Die vier Verteidiger werden sich nicht so leicht aus ihrer Warteposition locken lassen wie die Engländer. Noch viel mehr als in den vergangenen Spielen wird es auf Mesut Özils Ideen ankommen, der sich in Joachim Löws 4-2-3-1-System zu einem echten Spielmacher entwickelt hat. Und das sei es auch, so Löw, was ihn von Argentiniens Lionel Messi unterscheide. Zwar habe Messi die meisten Torvorlagen gegeben in diesem Turnier, und doch sei es eher Özil, der "dem Kombinationsspiel seinen Stempel aufdrücken kann". Insofern könne man ihn nicht mit dem "Tempodribbler" Messi vergleichen. Fürwahr, für Dribbler ist in Löws Läuferfußball kein Platz.
Bei allem Respekt vor Argentiniens Angriff mit Lionel Messi, Carlos Tevez und Gonzalo Higuain, sollten die Deutschen nicht vergessen, auf die Ballschlepper im Mittelfeld zu achten.

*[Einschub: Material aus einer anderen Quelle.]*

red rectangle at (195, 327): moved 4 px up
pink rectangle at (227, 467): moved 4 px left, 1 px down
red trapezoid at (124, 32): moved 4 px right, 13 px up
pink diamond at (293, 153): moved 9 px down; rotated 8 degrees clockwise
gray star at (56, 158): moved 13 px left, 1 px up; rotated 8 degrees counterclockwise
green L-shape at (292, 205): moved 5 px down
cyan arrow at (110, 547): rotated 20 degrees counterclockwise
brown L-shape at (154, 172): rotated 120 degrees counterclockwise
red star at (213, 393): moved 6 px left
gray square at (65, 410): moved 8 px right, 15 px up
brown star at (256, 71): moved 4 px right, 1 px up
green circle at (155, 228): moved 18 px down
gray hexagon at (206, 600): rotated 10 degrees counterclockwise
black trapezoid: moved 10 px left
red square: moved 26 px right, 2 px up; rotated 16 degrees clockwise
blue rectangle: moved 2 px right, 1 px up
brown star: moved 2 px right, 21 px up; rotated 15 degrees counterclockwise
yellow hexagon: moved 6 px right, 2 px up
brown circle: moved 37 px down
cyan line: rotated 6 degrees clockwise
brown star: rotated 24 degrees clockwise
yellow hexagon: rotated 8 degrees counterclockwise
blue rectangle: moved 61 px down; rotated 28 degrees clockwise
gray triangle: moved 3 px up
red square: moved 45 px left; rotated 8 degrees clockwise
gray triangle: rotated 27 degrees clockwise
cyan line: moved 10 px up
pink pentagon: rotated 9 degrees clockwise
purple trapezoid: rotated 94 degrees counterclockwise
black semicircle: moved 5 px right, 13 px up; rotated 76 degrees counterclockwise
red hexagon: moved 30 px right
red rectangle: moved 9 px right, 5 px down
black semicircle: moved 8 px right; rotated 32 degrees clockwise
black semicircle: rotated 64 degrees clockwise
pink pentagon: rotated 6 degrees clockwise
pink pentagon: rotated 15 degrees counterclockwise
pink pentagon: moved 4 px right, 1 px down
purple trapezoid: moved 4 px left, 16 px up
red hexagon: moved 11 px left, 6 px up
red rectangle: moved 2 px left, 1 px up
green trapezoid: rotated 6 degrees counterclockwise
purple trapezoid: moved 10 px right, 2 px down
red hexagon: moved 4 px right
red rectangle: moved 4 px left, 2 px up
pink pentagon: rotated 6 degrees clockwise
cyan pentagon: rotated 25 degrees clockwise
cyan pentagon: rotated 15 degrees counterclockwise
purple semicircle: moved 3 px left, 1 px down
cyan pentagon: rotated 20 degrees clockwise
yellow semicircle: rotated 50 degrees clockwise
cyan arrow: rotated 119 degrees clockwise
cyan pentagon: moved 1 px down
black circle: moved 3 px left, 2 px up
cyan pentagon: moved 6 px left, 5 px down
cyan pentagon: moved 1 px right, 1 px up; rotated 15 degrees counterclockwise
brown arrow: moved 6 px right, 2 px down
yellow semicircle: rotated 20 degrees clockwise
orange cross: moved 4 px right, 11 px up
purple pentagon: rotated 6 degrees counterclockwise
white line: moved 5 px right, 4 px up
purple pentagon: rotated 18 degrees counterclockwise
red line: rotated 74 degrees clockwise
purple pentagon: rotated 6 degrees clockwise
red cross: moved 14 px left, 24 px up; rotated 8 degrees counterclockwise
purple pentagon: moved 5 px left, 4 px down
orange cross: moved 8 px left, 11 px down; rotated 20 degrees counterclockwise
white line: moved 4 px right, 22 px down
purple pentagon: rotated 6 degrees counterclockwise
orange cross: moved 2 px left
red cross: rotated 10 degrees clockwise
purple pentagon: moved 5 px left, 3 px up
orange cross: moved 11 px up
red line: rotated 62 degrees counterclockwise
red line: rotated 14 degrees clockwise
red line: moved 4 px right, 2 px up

Maxi Rodriguez und Angel di Maria sind es, die die Lücke schließen zwischen der tief stehen Abwehr Argentiniens und den drei Angreifern. Bastian Schweinsteiger und Sami Khedira werden den beiden nachrennen müssen, um die Pässe auf die Angreifer zu verhindern. Die Innenverteidigung sollte schnell herausrücken, wenn Messi an den Ball kommt.
Sehenswert dürfte das Duell Philipp Lahm gegen Carlos Tevez werden. Der urgewaltige Stürmer dringt gerne über das linke Strafraumeck in die Angriffszone ein. Auf der anderen Seite hat es Jerome Boateng, der unerfahrenste Verteidiger, nominell mit Lionel Messi zu tun. Doch der bevorzugt das Spiel über die Mitte. Es kommt darauf an, den Moment der Übergabe der Verteidigungsarbeit nicht zu verpassen.
Ach ja, Boateng saß auch auf dem Podium der offiziellen Pressekonferenz im Greenpoint Stadium von Kapstadt. Gesagt hat er nicht viel. Und das offensichtlich vollkommen verschüchterte Bürschchen, das sich während der WM den linken Verteidigerposten erobert hat, wollte dann auch kaum einer etwas fragen. "Das ist ja klar." Froh sei er, dabei zu sein. Und dann tröpfelten noch ein paar Worte leise aus seinem Mund: "Wir haben eine gute Harmonie im Team, es macht Spaß, zusammenzuarbeiten."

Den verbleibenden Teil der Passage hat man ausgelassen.